Don’t gauge your history books by Matthew’s genealogy. It’s not quite accurate. He skips at least three generations here and there. But he wasn’t trying for accuracy; Matthew had something better in mind. He’s telling a much more interesting story, one about a God who chooses to work out His ways through rascals and swindlers like Jacob and David; through outright evil kings like Manasseh, and the otherwise unknown, like Shealtiel and Elihud. Jesus came from a long line of outsiders, outlaws, scoundrels, and sinners.

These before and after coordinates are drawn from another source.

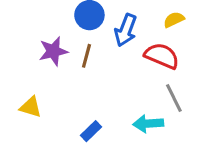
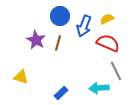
yellow semicircle: (174, 20) -> (107, 19), moved
purple star: (53, 51) -> (36, 40), turned -30

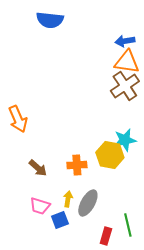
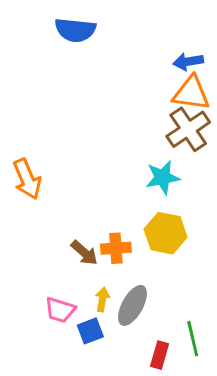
cyan star: (125, 140) -> (163, 177), moved
brown arrow: (38, 168) -> (84, 253), moved

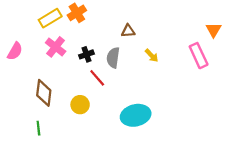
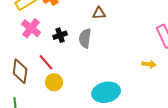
yellow arrow: (152, 56) -> (149, 64), moved, turned -40
red line: (97, 78) -> (46, 62), moved

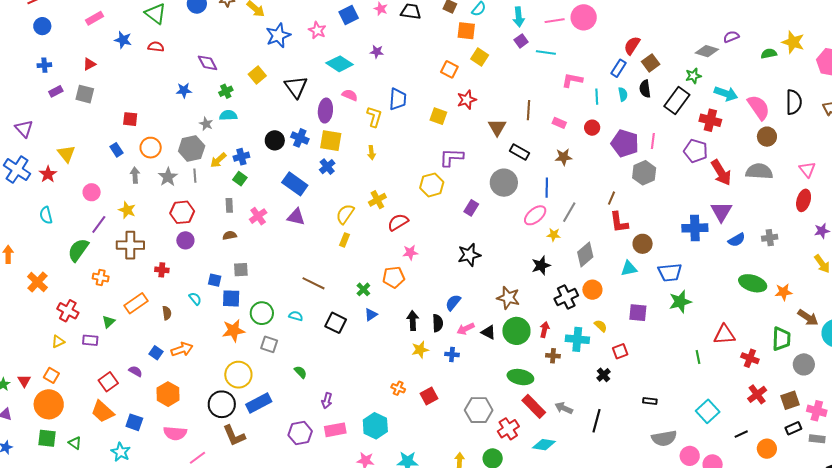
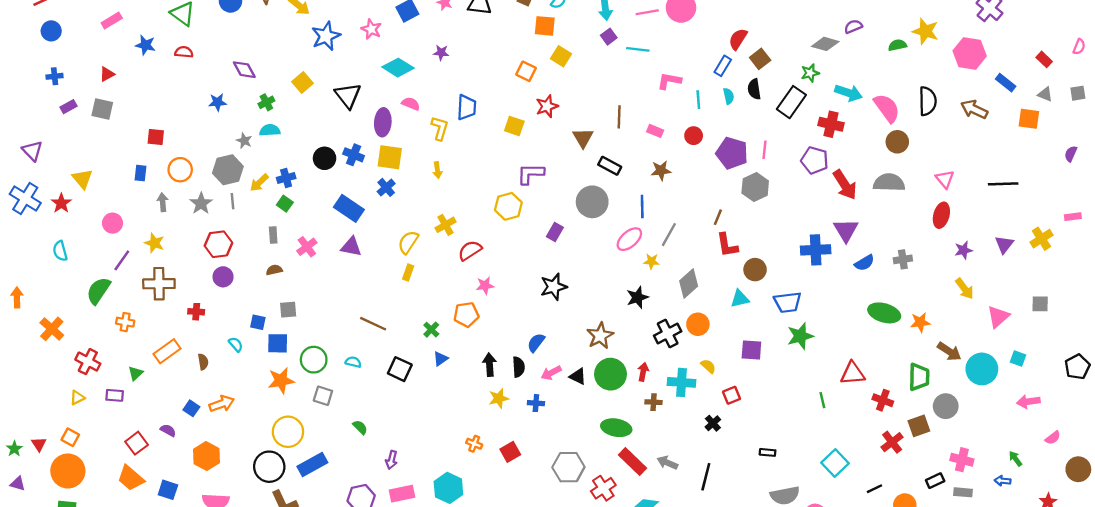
blue rectangle: (117, 150) -> (141, 173), turned 40
brown star: (508, 298) -> (600, 336), turned 30
brown square: (790, 400) -> (919, 426), moved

Jacob’s in there. Think of Jacob’s shame for a lifetime of deception. Farther in we find Judah. Judah is shamed for selling his brother, Joseph, to slave traders and for lying to his grieving father, Jacob, about it.
This genealogy is also an early sign to us that Matthew’s not interested in convention. Refreshing. Ancient Jewish genealogies don’t include women, but Matthew includes five women: Tamar; Rahab; Ruth; Mary, Jesus’s mother; and one he thought important to include though he couldn’t bear to name her: Bathsheba. Of the five, three have track records that are, at best, touch-and-go. And only one was Jewish.
And what about Matthew’s choice to leave out some much more notable women like Sarah, Rebekah, and Leah? They’re nowhere to be found. Matthew’s genealogy is surprising and confusing; somewhat erratic and, throughout, inconsistent; it’s questionable and uneven; and filled with people who knew shame and doubt, because God tends to work out His salvation through those who know that they’re not enough. Jesus’s family tree has branches filled with those who were down and out, who found their way into the family of God when no one else would have them. It overflows with those who were well acquainted with their sin but were just as familiar with forgiveness. It’s crowded with the eccentric and inconsistent, and it’s well supplied with the proud and the defeated; but who, at the last, were loved, more than they would ever know, by God—just like we are.
Named sons and daughters, all are we. Each of us gets that moment where we hear our name spoken, and along with it, those incredible words spoken from the heavens that claim us: “You are mine.”
And we do not dare fast-forward through any of it. What a drag.
All praises to the One who made it all and finds it beautiful! Alleluia. Amen.